EN BG

PARSEME shared task: Phase 2

Phase 2: Second annotation by two independent annotators with feedback on guidelines, categories and language-specific features

Last edited: 22/03/2016

PARSEME Guidelines v. 5


➥ Results from Phase 2
➥ Problematic cases and hesitation in annotators’ decisions
➥ Updated classification of vMWEs


Results from Phase 2

200 sentences annotated by two different annotators

ANNOTATOR 1: 301 vMWEs

ANNOTATOR 2: 306 vMWEs

  • 22 vMWEs annotated by only 1 annotator
  • 287 vMWEs annotated by both annotators
    • 249 vMWEs annotated in the same way
    • 38 vMWEs (13.24%) annotated by each annotator with a different type

Differences in annotators’ decisions (according to PARSEME’s scheme)

ID/LVC 30
ID/OTH 7
IPrepV/OTH 1
 TOTAL 38

TOP


Problematic cases and hesitation in annotators’ decisions

The cases of vMWEs classified differently by the annotators raise general questions valid for Bulgarian and, we believe, (most of the) other languages.

1. LVC and ID

In the general case, hesitation with respect to the annotation of an VMWE as an LVC or an ID arises when the annotator is not sure if all the obligatory LVC tests apply, or cannot come up with an example to test the vMWE with respect to a given test, e.g. one annotator was not sure if Test 10 applies in the case of the vMWE поставям въпрос (pose a question).

In such cases, the application of additional tests (e.g. the possibility for substitution with a verb from the same base as the noun, Test 13) may lead to the decision whether the MWE is an LVC or an ID. The cases in which the VMWE cannot be replaced by a single word (verb) of the same stem as the noun in the MWE are more likely to be assigned the tag ID rather than LVC, even if semantically and structurally similar MWEs with a single word correspondence are assigned an LVC tag, e.g. слагам край (на) ‘put an end to’ (there is no separate verb from the same stem as that of the noun край (end), but there are synonymous one-word verbs: приключвам, прекратявам, свършвам ‘to finish, to end’).
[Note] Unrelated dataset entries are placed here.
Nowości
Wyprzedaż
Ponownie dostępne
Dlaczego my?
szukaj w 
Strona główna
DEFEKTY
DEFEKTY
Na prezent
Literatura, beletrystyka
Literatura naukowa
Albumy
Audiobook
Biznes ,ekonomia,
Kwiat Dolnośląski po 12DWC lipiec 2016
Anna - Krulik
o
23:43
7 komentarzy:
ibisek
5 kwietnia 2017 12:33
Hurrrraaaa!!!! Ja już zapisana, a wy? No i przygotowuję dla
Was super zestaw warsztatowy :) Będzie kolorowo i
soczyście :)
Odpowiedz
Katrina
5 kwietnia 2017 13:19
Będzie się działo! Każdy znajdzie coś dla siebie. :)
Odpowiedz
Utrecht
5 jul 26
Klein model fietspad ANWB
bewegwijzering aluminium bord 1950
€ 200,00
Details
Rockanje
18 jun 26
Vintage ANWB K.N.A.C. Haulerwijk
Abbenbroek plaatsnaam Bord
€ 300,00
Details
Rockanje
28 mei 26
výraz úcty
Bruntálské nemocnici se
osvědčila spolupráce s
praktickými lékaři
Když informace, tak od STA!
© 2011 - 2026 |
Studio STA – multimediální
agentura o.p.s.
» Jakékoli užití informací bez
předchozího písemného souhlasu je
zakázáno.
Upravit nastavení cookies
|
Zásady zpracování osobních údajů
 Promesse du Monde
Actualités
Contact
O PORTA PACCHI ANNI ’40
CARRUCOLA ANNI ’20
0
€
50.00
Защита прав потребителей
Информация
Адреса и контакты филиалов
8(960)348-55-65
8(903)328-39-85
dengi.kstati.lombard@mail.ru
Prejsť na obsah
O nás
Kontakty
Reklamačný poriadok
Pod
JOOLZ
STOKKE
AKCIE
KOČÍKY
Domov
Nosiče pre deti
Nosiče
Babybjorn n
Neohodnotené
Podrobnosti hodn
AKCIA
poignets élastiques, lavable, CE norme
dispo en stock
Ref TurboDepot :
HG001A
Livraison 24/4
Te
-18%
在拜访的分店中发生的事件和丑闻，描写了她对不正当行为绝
As a whole, contexts for the application of Test 10 are not always easy to think of which makes the annotators unsure if it is applicable. Taking this into account, the candidate LVCs where the noun is in its regular (non-idiomatic) sense, may be divided into two:

(a) Ones with a single verb correspondence from the same stem as the noun (if tests 7, 8, 9, 11, and possibly 12 apply, and Test 10 doesn’t), if Test 13 applies > LVC.

(b) Ones without a single verb correspondence from the same stem (Test 13 doesn’t apply) > apply the remaining additional tests.

In the case of (b) one more test may be introduced: try to replace the vMWE with a single verb formed from a different (but synonymous) stem, e.g слагам край (приключвам, прекратявам = put an end to), or a predicative with derivationally related adjective/adverb, имам право (съм прав = am right).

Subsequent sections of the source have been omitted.